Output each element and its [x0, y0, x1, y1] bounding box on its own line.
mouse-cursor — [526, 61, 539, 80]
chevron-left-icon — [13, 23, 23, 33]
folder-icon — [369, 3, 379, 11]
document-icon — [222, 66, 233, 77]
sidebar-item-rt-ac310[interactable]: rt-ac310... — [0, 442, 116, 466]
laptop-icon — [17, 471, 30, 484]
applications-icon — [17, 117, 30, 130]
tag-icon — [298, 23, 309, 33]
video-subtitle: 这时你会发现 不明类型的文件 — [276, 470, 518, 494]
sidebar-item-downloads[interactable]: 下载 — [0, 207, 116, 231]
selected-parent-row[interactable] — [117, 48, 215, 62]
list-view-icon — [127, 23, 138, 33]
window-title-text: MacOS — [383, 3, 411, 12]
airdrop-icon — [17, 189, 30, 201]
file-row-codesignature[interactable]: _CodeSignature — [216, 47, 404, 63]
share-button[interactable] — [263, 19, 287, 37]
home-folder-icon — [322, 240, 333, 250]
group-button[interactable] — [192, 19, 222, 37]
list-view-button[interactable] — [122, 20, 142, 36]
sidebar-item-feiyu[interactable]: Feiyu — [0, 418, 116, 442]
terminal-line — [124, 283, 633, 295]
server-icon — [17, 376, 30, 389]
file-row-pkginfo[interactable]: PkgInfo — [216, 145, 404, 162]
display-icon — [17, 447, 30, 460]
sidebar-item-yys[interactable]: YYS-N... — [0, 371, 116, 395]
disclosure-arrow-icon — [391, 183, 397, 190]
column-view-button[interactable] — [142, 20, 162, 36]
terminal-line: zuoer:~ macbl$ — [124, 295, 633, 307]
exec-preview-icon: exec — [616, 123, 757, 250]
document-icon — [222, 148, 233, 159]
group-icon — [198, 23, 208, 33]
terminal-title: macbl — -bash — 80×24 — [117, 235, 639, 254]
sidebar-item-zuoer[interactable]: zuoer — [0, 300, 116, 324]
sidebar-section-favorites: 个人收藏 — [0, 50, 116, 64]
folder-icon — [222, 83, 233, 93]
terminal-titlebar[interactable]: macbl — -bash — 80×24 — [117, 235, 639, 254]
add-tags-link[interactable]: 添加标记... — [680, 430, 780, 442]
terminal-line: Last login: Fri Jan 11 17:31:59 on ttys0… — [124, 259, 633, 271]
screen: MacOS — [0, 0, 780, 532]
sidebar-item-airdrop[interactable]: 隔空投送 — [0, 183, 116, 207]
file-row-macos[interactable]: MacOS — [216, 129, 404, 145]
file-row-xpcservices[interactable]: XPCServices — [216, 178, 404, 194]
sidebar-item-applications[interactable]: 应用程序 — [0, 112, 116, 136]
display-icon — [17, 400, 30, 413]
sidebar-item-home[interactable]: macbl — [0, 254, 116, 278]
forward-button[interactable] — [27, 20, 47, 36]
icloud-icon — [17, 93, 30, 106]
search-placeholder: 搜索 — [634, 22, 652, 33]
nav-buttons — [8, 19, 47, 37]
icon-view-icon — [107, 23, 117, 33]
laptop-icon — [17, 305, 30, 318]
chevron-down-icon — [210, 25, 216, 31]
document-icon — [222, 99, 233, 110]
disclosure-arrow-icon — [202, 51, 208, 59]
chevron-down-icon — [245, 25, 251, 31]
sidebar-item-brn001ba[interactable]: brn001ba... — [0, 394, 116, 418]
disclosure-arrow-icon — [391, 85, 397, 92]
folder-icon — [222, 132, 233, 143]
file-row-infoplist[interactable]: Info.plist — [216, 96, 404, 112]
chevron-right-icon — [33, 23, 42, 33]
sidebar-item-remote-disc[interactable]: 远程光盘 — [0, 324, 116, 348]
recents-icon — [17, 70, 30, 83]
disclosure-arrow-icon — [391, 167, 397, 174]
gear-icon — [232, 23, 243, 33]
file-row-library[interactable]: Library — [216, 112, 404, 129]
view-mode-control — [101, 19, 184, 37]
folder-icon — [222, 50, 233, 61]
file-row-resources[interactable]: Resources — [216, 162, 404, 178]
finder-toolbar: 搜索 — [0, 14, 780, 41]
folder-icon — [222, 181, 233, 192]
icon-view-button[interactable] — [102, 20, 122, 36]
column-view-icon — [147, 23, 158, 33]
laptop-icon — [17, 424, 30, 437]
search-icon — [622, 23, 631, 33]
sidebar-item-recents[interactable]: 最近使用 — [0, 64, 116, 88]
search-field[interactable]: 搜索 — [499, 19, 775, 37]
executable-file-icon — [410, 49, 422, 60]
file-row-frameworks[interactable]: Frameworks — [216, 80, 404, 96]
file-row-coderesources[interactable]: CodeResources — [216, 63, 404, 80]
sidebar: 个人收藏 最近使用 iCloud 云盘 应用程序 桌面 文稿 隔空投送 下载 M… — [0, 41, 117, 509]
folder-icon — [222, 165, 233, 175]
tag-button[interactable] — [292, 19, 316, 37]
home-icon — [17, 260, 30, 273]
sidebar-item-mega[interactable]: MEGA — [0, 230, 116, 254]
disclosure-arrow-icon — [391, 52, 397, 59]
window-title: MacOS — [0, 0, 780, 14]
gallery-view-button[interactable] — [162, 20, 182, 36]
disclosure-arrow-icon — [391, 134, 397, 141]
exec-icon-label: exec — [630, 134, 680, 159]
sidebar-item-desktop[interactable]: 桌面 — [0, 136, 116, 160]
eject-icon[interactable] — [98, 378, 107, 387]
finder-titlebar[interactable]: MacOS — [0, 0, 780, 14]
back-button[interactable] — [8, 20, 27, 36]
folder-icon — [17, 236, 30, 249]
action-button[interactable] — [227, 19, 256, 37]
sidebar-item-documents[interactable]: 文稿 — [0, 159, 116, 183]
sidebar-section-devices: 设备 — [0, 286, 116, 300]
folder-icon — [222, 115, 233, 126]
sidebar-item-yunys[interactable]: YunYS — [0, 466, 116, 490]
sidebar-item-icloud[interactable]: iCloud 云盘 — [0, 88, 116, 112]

──────────

■ **Assigned task**:
Report every line of the material above in which "search" appears.

■ **Response**:
search-placeholder: 搜索 — [634, 22, 652, 33]
search-icon — [622, 23, 631, 33]
search-field[interactable]: 搜索 — [499, 19, 775, 37]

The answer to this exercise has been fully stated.